Dans le même temps, nous avons également assisté à une explosion du secteur du café artisanal – il existe désormais de nombreux petits points de vente qui se concentrent sur le café haut de gamme. Ils montrent aux clients à quel point le café peut être bon et les informent sur ce qu’il faut rechercher lorsqu’ils achètent pour eux-mêmes.
Et cela s’est développé parallèlement à une explosion de la culture du café à la maison.
À l’époque où vous étiez chez quelqu’un et qu’on vous offrait un café, cela signifiait probablement Maxwell House.
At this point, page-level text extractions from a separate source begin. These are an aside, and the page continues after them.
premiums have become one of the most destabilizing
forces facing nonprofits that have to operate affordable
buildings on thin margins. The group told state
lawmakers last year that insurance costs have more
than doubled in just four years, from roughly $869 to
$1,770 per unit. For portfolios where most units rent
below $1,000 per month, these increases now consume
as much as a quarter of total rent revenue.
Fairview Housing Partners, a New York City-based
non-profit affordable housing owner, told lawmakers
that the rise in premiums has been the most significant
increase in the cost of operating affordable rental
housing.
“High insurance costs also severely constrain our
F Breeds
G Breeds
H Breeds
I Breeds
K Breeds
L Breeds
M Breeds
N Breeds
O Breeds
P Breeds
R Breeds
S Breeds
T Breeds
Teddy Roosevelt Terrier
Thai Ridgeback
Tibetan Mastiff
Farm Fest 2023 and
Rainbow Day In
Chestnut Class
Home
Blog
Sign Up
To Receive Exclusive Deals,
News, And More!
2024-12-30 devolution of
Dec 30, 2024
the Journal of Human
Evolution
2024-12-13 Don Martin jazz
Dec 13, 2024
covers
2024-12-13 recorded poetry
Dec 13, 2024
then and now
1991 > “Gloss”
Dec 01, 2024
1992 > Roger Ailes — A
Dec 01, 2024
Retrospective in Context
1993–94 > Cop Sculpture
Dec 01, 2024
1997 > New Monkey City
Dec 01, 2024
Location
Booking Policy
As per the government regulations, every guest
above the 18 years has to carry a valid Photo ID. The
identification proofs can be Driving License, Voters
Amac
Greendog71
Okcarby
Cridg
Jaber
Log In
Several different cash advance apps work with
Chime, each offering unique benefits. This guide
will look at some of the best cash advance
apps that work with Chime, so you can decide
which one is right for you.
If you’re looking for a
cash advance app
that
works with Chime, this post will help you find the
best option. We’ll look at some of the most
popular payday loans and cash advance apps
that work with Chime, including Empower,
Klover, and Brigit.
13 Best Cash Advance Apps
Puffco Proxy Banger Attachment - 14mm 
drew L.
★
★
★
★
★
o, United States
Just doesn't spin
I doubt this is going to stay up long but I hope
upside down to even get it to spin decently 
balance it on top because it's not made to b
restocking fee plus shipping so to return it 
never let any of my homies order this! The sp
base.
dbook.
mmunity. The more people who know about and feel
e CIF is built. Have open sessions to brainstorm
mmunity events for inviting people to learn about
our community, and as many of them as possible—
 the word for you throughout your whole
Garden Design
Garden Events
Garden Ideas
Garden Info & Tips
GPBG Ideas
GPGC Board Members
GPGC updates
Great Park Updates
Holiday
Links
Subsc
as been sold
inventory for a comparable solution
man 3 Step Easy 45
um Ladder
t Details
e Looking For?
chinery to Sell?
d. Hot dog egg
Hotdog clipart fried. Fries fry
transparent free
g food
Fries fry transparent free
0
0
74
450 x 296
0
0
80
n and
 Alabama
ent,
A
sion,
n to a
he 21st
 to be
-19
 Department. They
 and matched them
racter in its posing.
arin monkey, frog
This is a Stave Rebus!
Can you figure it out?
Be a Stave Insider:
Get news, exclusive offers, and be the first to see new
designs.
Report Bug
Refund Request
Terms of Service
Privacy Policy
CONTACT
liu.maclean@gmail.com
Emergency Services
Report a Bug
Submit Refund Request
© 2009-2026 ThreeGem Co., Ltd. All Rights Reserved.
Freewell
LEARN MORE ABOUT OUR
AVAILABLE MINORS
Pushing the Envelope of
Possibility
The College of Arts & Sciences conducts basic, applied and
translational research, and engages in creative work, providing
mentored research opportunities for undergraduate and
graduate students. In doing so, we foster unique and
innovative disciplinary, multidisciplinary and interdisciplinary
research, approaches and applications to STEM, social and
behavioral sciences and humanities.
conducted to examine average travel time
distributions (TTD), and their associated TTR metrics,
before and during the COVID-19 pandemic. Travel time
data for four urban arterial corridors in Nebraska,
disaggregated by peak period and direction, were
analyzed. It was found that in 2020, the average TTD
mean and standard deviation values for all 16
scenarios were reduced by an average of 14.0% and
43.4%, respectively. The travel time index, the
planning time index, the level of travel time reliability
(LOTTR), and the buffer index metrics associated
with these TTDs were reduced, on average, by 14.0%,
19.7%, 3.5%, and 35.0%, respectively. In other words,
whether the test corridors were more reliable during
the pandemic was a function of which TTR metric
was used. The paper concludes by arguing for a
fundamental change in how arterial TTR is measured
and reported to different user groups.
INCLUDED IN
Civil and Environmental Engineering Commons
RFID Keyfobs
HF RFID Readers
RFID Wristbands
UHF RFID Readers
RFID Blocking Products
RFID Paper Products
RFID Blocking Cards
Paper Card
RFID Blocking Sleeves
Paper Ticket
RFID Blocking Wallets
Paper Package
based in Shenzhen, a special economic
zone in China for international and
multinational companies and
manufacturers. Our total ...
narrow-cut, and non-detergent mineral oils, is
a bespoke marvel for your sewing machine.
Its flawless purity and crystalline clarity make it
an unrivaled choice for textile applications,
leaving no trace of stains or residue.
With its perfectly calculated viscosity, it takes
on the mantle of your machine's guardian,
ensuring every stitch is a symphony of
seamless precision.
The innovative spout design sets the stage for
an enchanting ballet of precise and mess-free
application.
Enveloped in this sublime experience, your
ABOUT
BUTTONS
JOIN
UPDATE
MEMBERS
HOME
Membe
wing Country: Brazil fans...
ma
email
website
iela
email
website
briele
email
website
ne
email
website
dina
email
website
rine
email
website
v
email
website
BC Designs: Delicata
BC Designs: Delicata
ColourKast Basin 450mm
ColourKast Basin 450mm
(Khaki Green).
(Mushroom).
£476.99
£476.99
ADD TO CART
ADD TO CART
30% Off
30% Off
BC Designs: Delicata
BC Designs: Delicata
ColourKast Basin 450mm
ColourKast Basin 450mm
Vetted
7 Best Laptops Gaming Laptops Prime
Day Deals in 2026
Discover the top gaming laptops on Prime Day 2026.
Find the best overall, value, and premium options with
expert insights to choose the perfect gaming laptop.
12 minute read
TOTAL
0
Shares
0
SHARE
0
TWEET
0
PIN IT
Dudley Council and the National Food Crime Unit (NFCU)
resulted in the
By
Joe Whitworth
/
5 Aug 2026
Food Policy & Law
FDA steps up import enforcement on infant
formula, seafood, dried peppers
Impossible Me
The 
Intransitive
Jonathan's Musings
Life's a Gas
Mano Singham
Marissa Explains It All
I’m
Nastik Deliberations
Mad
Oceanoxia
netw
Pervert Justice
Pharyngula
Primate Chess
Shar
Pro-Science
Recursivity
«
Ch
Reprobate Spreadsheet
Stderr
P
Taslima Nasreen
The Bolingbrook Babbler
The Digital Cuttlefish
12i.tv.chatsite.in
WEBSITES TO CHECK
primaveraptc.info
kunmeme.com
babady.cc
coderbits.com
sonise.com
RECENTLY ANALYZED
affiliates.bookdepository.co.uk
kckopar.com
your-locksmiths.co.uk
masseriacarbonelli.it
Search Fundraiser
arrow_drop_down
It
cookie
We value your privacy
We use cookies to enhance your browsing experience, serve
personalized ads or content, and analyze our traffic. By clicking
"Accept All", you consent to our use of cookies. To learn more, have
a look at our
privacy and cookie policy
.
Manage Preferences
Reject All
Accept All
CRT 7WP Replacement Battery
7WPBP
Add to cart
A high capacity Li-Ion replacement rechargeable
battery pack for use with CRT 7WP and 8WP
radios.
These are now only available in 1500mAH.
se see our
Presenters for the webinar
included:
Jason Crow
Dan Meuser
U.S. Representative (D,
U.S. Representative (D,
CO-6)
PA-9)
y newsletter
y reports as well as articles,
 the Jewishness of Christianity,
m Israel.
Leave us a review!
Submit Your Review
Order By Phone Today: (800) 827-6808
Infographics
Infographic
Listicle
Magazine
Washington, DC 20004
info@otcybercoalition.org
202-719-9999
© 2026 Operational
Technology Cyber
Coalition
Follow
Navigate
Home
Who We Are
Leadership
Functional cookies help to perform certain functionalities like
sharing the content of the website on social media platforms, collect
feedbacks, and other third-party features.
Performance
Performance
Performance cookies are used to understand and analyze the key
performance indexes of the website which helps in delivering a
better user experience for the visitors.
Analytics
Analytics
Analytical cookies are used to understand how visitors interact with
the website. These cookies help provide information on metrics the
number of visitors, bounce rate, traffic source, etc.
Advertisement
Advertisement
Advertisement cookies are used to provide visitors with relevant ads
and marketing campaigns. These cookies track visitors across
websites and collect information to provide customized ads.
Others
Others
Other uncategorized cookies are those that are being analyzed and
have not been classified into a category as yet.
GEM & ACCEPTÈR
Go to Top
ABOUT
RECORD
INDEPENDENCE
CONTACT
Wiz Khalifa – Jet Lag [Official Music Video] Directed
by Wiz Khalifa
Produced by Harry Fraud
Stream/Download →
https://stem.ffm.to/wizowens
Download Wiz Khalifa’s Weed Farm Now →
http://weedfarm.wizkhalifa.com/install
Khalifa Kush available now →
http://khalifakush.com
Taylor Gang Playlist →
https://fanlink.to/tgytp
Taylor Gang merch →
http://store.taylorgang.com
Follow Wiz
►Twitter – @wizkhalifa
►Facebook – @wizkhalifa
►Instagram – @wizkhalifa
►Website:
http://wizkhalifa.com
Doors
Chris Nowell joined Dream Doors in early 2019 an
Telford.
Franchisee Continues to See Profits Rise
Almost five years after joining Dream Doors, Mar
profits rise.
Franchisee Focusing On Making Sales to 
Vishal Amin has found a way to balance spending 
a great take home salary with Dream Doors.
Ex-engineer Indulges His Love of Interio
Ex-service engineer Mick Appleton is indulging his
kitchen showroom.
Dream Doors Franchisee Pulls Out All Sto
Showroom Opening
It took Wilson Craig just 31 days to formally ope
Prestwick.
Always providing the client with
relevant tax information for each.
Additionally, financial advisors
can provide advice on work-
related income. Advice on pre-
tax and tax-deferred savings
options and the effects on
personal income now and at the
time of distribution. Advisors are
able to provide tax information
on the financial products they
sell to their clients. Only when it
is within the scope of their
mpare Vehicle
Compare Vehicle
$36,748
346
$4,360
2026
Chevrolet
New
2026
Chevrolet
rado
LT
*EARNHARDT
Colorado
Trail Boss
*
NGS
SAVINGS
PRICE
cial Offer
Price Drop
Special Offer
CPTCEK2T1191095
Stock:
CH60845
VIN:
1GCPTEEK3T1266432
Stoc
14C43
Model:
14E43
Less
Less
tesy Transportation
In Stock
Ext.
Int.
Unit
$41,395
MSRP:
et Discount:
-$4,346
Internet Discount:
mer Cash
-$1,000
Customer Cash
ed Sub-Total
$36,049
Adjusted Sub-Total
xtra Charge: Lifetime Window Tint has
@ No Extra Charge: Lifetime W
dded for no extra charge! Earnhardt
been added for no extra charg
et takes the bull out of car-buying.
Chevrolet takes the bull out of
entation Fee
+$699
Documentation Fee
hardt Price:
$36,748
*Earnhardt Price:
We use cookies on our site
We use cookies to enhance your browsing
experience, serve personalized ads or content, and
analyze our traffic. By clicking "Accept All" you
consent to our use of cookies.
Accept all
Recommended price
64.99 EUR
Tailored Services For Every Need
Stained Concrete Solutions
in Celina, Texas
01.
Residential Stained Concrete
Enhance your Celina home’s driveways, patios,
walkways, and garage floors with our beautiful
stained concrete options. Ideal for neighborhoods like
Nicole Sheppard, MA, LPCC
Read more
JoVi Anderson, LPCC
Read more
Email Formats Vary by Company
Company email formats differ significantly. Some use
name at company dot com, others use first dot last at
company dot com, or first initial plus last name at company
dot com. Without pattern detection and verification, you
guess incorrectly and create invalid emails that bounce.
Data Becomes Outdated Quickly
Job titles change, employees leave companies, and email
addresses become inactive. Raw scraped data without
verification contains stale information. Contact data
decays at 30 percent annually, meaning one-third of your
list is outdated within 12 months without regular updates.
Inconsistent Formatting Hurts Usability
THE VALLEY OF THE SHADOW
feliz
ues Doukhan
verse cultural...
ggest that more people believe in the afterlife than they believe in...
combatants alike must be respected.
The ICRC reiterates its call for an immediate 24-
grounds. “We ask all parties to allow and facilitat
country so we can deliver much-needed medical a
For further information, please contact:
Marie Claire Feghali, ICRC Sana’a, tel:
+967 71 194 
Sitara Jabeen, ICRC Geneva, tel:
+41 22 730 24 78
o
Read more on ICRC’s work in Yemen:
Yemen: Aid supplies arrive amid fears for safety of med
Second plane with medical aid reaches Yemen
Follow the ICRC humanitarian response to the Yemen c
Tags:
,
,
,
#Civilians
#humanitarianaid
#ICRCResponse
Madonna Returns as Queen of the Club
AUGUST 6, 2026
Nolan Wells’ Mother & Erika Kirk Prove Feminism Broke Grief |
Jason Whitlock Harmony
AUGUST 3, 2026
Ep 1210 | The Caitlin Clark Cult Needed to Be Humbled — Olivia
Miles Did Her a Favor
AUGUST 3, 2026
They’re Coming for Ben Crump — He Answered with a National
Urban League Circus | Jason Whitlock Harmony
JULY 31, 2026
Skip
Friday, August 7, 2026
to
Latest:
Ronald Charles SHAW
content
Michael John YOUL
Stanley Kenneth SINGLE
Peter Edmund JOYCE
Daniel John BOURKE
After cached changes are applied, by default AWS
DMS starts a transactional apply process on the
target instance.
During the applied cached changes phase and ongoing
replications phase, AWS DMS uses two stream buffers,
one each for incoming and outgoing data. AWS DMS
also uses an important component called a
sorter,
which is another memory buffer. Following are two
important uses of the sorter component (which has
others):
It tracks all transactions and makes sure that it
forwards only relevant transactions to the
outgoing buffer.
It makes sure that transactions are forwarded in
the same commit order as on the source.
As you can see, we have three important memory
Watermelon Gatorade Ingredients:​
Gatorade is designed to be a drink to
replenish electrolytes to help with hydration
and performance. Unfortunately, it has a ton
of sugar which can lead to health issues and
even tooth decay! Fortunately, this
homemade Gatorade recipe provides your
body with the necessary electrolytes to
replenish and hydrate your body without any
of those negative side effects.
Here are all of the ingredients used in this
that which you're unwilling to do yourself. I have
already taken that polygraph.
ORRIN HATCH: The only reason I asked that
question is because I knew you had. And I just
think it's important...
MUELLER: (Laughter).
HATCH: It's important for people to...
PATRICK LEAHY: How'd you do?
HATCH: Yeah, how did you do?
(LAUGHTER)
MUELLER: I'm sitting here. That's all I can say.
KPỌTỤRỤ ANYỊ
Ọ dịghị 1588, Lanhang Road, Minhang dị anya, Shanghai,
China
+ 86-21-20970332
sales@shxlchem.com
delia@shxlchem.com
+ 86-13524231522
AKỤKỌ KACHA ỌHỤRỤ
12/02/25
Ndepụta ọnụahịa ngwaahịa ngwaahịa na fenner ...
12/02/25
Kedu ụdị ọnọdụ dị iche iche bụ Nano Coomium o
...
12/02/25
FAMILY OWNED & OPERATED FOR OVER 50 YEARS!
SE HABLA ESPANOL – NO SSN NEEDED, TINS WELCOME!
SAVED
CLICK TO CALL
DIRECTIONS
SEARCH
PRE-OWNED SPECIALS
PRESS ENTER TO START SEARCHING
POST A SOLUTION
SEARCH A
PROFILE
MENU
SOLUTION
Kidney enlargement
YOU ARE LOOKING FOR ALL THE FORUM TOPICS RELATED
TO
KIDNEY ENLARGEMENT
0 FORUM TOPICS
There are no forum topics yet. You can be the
De nos jours, cela peut signifier qu’ils ont une machine Nespresso – ou qu’ils ont leur propre machine à expresso décente, et qu’ils sont capables de vous préparer quelque chose qui rivalise facilement avec ce que vous dépenseriez pour cinq dollars dans un café.
Et cette tendance se reflète réellement dans le monde entier : Starbucks est confronté à une concurrence sous tous les angles.
Par exemple, Dunkin Donuts et même McDonald’s grignotent le marché américain du café depuis des années.
Starbucks avait autrefois d’énormes projets d’expansion en Chine, mais cela se heurte à une société nationale appelée Lukin, qui n’a été fondée qu’en 2017 mais qui compte désormais plus de points de vente dans le pays que Starbucks.
C’est donc une lourde tâche pour leur nouveau PDG, Brian Niccol…
Oui, il a du pain sur la planche, d’accord.
Et l’une des premières choses qu’il a faites a été de parler de la résolution de deux problèmes majeurs.
La première consiste à faire de Starbucks à nouveau un « tiers-lieu » : il souhaite repenser les cafés pour les rendre plus confortables, afin que les gens se sentent heureux de s’asseoir et de rester plus longtemps.
Dans le même temps, il souhaite une distinction plus claire entre les commandes sur place et les commandes mobiles – afin qu’ils aient peut-être une sorte de voie rapide ou de trappe pour les types de commandes à emporter.
Et l’autre chose qu’il veut améliorer, c’est le menu – il dit que c’est tout simplement trop compliqué et que cela pose des problèmes au personnel et aux clients.
Mais cela peut être plus difficile qu’il n’y paraît, car tous ces produits sont présents parce qu’ils ont un marché et qu’ils rapportent de l’argent.
Et il est également bien rémunéré pour son travail.
Il a reçu une prime de signature de 10 millions de dollars et un salaire de 1,6 million de dollars par an, avec un potentiel de 23 millions de dollars par an en primes fondées sur des actions, et une prime en espèces supplémentaire de 3,6 millions de dollars si l’entreprise se porte bien sous sa direction.
S’il est payé intégralement, il recevra l’équivalent de 113 millions de dollars au cours des quatre prochaines années.
L’entreprise a également financé la création d’un petit bureau de travail à distance – accompagné d’un assistant personnel – en Californie, car c’est là qu’il est basé.
Et il a accès au jet privé de l’entreprise pour pouvoir faire la navette entre la Californie et le siège de Starbucks à Seattle.
Gardez cela à l’esprit la prochaine fois que vous vous sentirez mal d’avoir oublié votre tasse à café réutilisable.